I shove that thought down and move.

I pull on the same gray joggers from yesterday and a clean shirt from the dresser, run my fingers through my hair. Good enough.

The kitchen is warm and smells like coffee and eggs.

“—can swap with Rane for third period, that covers Resonance Studies.”

“And fourth?”

“Vaelor’s got House History.”

“That leaves Mark Theory.”

Silence falls over the room.

“None of us have Mark Theory.”

I stop in the doorway. Kyron’s got his phone out, frowning at it while Rane leans over his shoulder. They’re both staring at something on the screen like it personally offended them.

“We could talk to the registrar,” Rane says. “Switch something around.”

“They’re not going to let us rearrange our schedules because we don’t like hers.”

“We could ask.”

“We could also not look like obsessive psychopaths.”

Locke clears his throat. Loud. Pointed. “Too late for that.”

Kyron looks up. Sees me in the doorway. His expression flickers for just a second, and then the phone disappears behind his back like a kid caught with something he shouldn’t have.

“Morning,” he says. Too bright. Not at all suspicious.

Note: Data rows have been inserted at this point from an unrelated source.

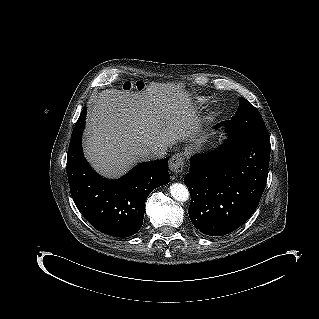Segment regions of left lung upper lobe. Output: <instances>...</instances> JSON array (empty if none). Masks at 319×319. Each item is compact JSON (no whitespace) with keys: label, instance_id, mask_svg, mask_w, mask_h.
<instances>
[{"label":"left lung upper lobe","instance_id":"1","mask_svg":"<svg viewBox=\"0 0 319 319\" xmlns=\"http://www.w3.org/2000/svg\"><path fill=\"white\" fill-rule=\"evenodd\" d=\"M240 105L231 118L224 121L230 136L269 137L268 131L259 111L245 98H239Z\"/></svg>","mask_w":319,"mask_h":319}]
</instances>
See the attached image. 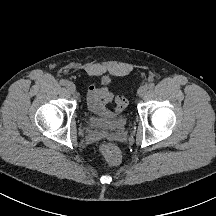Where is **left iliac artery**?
Returning a JSON list of instances; mask_svg holds the SVG:
<instances>
[{"label":"left iliac artery","instance_id":"1","mask_svg":"<svg viewBox=\"0 0 216 216\" xmlns=\"http://www.w3.org/2000/svg\"><path fill=\"white\" fill-rule=\"evenodd\" d=\"M148 88H149V89H153V88H154V83H150V84L148 85Z\"/></svg>","mask_w":216,"mask_h":216}]
</instances>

Rane spins around so fast he almost knocks over his coffee. “Hey! You’re up. That’s great. We were just—” He looks at Kyron. Kyron looks at the ceiling. “—talking about the weather.”

“The weather,” I repeat.

“It’s supposed to rain.”

“It’s not,” Vaelor says from the stove without turning around.

“It might.”

“There’s not a cloud in the sky.”

“Weather changes, Vaelor.”

I lean against the doorframe. “Were you talking about my schedule?”

Silence. And suddenly everyone finds something else to look at.

“Because it sounded like you were talking about my schedule.”

Rane opens his mouth. Closes it. Opens it again. “Okay, yes. But in a totally normal, not-at-all-creepy way.”

“You literally just said you were being obsessive psychopaths.”